Guru besar dan peneliti gizi dari IPB University, Prof Dradjat Martianto, menyebut, fortifikasi dapat dilakukan melalui aturan pemerintah. Hal ini memerlukan pengawasan saat produksi, terutama untuk bahan makanan nonkemasan atau curah.
Jumlah industri minyak goreng relatif sedikit, berbeda dari produsen garam rakyat. Karena itu, pengawasan menjadi penting. Saat ini, Dradjat bersama tim Kementerian Kesehatan dengan memakai data Badan Pusat Statistik sedang menyusun standar fortifikasi beras.
Perempuan
Gizi yang cukup, termasuk unsur mikro, harus diberikan sejak perempuan memasuki usia remaja dan saat hamil. Perempuan penting mendapat perhatian karena fungsi reproduktif dan fisiologisnya. Untuk mencegah anemia, pemberian tambahan zat besi dimulai dari saat haid pertama.

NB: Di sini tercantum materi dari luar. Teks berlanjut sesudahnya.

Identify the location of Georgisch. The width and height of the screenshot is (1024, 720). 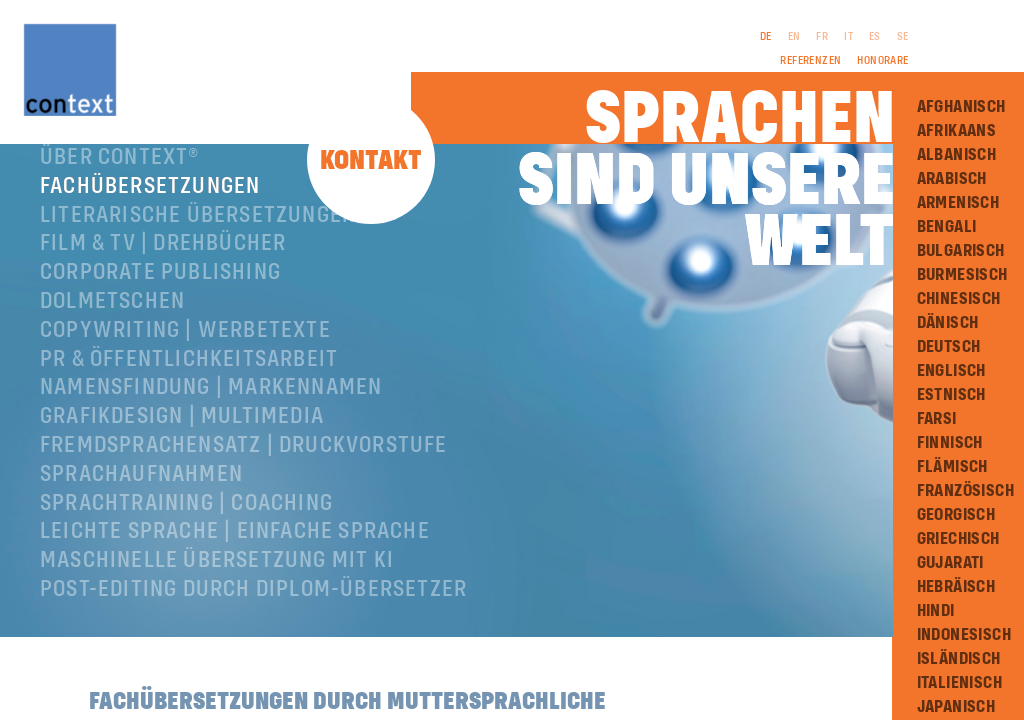
(956, 515).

Pada perempuan hamil kekurangan unsur besi, vitamin B-12, dan asam folat menyebabkan berat badan bayi baru lahir rendah dan atau bayi lahir prematur, selain memengaruhi IQ.
Micronutrient Forum menekankan pentingnya mencukupi kebutuhan gizi perempuan remaja dan dewasa. Pemenuhan itu merupakan hak, penting untuk membangun ketahanan gizi, serta menjadi fondasi meningkatkan agensi perempuan dalam kesehatan, diet, produktivitas, pemberdayaan, dan kemampuan mencapai potensi diri.
Fortifikasi pangan menguatkan sistem pangan dan membuat pangan kaya gizi lebih terjangkau, terutama bagi masyarakat prasejahtera. Isu ini selayaknya menjadi perhatian para calon presiden dan calon wakil presiden. Jangan sampai penduduk Indonesia menjadi tua sebelum kaya dengan menyandang beban sosial dan ekonomi.